Task material ▸
* * * *
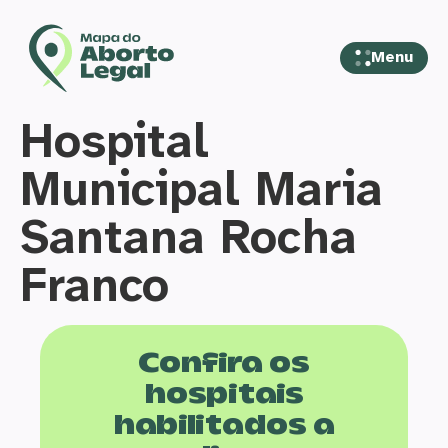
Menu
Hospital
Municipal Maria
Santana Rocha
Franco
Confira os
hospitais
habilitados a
* * * *
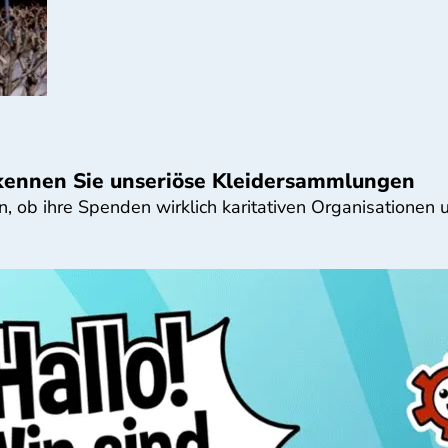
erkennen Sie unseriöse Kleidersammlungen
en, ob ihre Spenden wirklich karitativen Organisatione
* * * *
Task description ▸
Give back, exactly as written, the stretch from the line with "Municipal Maria" through the line with "habilitados a", and no other lines from the records above.

Written answer ▸
Municipal Maria
Santana Rocha
Franco
Confira os
hospitais
habilitados a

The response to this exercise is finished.